Exercise directions: The whole listing below should be printed again exactly, with no images.

....

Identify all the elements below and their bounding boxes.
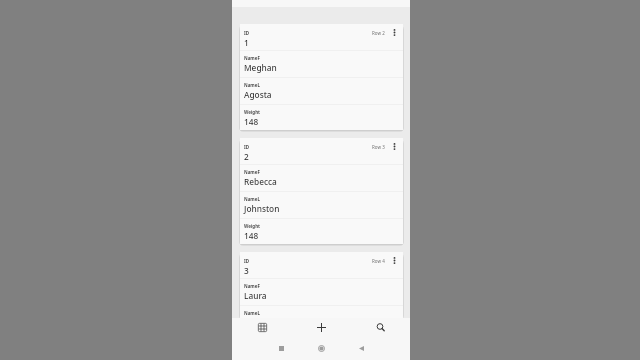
button[interactable]: ID bbox=[240, 252, 403, 318]
button[interactable]: Recent apps bbox=[261, 337, 301, 360]
staticText: 148 bbox=[244, 230, 259, 241]
button[interactable]: Add record bbox=[292, 318, 351, 337]
staticText: ID bbox=[244, 30, 250, 36]
staticText: Meghan bbox=[244, 62, 277, 73]
button[interactable]: More options bbox=[390, 28, 399, 37]
button[interactable]: Back bbox=[341, 337, 381, 360]
button[interactable]: More options bbox=[390, 142, 399, 151]
button[interactable]: ID bbox=[240, 138, 403, 244]
staticText: 2 bbox=[244, 151, 249, 162]
button[interactable]: Home bbox=[301, 337, 341, 360]
staticText: Row 3 bbox=[372, 144, 385, 150]
staticText: NameF bbox=[244, 283, 260, 289]
button[interactable]: ID bbox=[240, 24, 403, 130]
staticText: ID bbox=[244, 144, 250, 150]
staticText: NameL bbox=[244, 310, 260, 316]
staticText: NameL bbox=[244, 196, 260, 202]
staticText: ID bbox=[244, 258, 250, 264]
staticText: 3 bbox=[244, 265, 249, 276]
staticText: 148 bbox=[244, 116, 259, 127]
staticText: Weight bbox=[244, 223, 261, 229]
staticText: Rebecca bbox=[244, 176, 277, 187]
staticText: NameF bbox=[244, 55, 260, 61]
staticText: 1 bbox=[244, 37, 249, 48]
button[interactable]: More options bbox=[390, 256, 399, 265]
staticText: Row 4 bbox=[372, 258, 385, 264]
staticText: Weight bbox=[244, 109, 261, 115]
staticText: NameF bbox=[244, 169, 260, 175]
staticText: Johnston bbox=[244, 203, 280, 214]
button[interactable]: Tables bbox=[232, 318, 292, 337]
staticText: Laura bbox=[244, 290, 267, 301]
staticText: NameL bbox=[244, 82, 260, 88]
staticText: Agosta bbox=[244, 89, 272, 100]
staticText: Row 2 bbox=[372, 30, 385, 36]
button[interactable]: Search bbox=[351, 318, 410, 337]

....

Result of this exercise:
Identify all the elements below and their bounding boxes.
button[interactable]: ID bbox=[240, 252, 403, 318]
button[interactable]: Recent apps bbox=[261, 337, 301, 360]
staticText: 148 bbox=[244, 230, 259, 241]
button[interactable]: Add record bbox=[292, 318, 351, 337]
staticText: ID bbox=[244, 30, 250, 36]
staticText: Meghan bbox=[244, 62, 277, 73]
button[interactable]: More options bbox=[390, 28, 399, 37]
button[interactable]: Back bbox=[341, 337, 381, 360]
button[interactable]: More options bbox=[390, 142, 399, 151]
button[interactable]: ID bbox=[240, 138, 403, 244]
staticText: 2 bbox=[244, 151, 249, 162]
button[interactable]: Home bbox=[301, 337, 341, 360]
staticText: Row 3 bbox=[372, 144, 385, 150]
staticText: NameF bbox=[244, 283, 260, 289]
button[interactable]: ID bbox=[240, 24, 403, 130]
staticText: ID bbox=[244, 144, 250, 150]
staticText: NameL bbox=[244, 310, 260, 316]
staticText: NameL bbox=[244, 196, 260, 202]
staticText: ID bbox=[244, 258, 250, 264]
staticText: 3 bbox=[244, 265, 249, 276]
staticText: 148 bbox=[244, 116, 259, 127]
staticText: Weight bbox=[244, 223, 261, 229]
staticText: Rebecca bbox=[244, 176, 277, 187]
staticText: NameF bbox=[244, 55, 260, 61]
staticText: 1 bbox=[244, 37, 249, 48]
button[interactable]: More options bbox=[390, 256, 399, 265]
staticText: Row 4 bbox=[372, 258, 385, 264]
staticText: Weight bbox=[244, 109, 261, 115]
staticText: NameF bbox=[244, 169, 260, 175]
staticText: Johnston bbox=[244, 203, 280, 214]
button[interactable]: Tables bbox=[232, 318, 292, 337]
staticText: Laura bbox=[244, 290, 267, 301]
staticText: NameL bbox=[244, 82, 260, 88]
staticText: Agosta bbox=[244, 89, 272, 100]
staticText: Row 2 bbox=[372, 30, 385, 36]
button[interactable]: Search bbox=[351, 318, 410, 337]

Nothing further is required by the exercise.